Again stepping beyond its role as a manufacturer only, the company also responds to customer service inquiries as needed, along with providing fulfillment and distribution services, including storing inventory, order processing and shipping to end users.

To manage inventory in a just-in-time fashion, Hall says there needs to be constant communication with the manufacturer to ensure production remains in line with variations in demand.

When you are a small company you have limited resources and so you can’t spend a lot of working capital on inventory,” explains Hall. “So you need to proactively know where you are at with lead times from all the suppliers to ensure there is never an issue.”

Halls say that every Galectin-3 test kit to date has been produced by the contract manufacturer. In addition to selling the kit, BG Medicine also earns pass-through royalties through sublicenses with automated partners that run the tests on their respective platforms.

[Our contract manufacturer] put together a quality kit for us,” says Hall. “It performs well, it is a consistent product and there is reproducibility of the results.”

Companion Diagnostics

Today, services organizations with a wide range of capabilities including contract manufacturing are interfacing directly with pharmaceutical companies to develop and get regulatory approval of companion diagnostic tests.

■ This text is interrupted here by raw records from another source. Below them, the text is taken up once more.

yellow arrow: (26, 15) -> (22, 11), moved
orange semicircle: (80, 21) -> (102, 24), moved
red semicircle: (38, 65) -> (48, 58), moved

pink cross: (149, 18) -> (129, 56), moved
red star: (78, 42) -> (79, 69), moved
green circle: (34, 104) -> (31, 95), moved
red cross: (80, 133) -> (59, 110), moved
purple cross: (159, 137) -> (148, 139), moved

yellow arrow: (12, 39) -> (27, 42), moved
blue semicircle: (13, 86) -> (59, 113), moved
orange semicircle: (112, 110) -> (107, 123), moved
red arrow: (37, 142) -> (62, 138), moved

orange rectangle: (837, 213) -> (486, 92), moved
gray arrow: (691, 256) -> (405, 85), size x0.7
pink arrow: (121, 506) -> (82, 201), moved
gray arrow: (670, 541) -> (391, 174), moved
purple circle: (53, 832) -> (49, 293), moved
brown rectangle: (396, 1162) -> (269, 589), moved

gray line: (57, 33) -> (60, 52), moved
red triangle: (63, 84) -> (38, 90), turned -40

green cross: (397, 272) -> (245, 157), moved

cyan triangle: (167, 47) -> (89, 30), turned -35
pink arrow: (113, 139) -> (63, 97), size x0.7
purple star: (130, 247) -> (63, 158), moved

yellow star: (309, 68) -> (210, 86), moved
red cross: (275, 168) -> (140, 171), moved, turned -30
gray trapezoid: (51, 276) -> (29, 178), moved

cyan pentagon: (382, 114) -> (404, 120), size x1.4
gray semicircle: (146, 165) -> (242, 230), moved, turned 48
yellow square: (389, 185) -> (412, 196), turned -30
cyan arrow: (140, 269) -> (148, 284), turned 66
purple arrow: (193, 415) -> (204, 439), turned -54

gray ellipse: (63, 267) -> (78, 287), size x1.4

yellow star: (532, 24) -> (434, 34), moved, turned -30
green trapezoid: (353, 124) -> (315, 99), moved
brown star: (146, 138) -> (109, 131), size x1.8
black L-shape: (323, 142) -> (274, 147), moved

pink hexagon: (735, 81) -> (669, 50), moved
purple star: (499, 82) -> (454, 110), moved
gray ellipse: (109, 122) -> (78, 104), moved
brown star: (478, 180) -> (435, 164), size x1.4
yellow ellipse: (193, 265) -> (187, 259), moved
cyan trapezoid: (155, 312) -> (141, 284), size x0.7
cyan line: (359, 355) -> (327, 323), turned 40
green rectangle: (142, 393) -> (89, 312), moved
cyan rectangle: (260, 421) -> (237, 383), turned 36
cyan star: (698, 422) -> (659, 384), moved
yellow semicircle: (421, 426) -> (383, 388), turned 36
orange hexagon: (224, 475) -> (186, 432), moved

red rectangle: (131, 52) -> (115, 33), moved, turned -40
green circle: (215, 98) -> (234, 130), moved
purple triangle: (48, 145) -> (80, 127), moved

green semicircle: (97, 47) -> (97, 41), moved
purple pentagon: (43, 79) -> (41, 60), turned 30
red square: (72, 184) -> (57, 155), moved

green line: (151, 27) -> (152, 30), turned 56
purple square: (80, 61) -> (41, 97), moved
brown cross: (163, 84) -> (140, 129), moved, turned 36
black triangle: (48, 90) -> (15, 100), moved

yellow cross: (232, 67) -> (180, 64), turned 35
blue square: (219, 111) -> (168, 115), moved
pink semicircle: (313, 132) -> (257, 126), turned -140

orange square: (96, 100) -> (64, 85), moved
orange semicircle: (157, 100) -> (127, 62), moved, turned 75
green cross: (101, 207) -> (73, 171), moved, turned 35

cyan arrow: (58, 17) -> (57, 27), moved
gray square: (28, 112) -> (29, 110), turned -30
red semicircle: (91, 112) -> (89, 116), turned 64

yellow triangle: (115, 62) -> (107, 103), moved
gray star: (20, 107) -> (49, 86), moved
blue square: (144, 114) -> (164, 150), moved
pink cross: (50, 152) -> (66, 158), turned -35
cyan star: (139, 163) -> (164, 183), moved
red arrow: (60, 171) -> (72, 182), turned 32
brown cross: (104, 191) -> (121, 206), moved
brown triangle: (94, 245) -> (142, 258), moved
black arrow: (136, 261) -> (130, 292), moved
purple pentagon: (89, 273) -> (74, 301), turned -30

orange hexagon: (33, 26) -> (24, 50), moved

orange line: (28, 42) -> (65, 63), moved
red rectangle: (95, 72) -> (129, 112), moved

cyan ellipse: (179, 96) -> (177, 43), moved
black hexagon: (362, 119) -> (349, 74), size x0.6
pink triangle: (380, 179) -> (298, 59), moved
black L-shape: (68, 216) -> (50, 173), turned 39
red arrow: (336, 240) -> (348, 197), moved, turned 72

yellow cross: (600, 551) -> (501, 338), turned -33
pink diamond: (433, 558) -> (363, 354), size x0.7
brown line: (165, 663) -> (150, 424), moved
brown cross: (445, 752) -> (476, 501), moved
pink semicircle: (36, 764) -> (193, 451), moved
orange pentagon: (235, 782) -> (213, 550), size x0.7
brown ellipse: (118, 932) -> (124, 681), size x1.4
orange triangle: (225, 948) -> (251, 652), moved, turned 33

Companion diagnostic tests are co-developed with drugs to aid in selecting or excluding patient groups for treatment with that particular drug on the basis of their biological characteristics. These tests are based on companion biomarkers that help predict the likely response or severe toxicity within a subset of a population.

Companion diagnostics are required as part of the PMA process by the U.S. Food and Drug Administration (FDA) in the United States for the “safe and effective use” of a corresponding drug or biological product.

While most were initially focused on Oncology, companion diagnostics are now expanding in use for other disease areas, including autoimmune, neurologic and cardiovascular.

A subset of this group, complementary diagnostics, is also growing. Complementary diagnostics are used to aid in the benefit–risk decision- without restricting drug access.

Although many of the largest pharmaceutical companies have internal diagnostic capabilities, many still look to partner with an established service organization to complete the PMA requirements related to the test. Smaller companies without the in-house capabilities almost always prefer to outsource this aspect.

Within this area, the requirements go well beyond contract manufacturing and can include product development, regulatory management, clinical trial support, private labeling, warehousing, fulfillment, post-approval commercialization and life cycle management.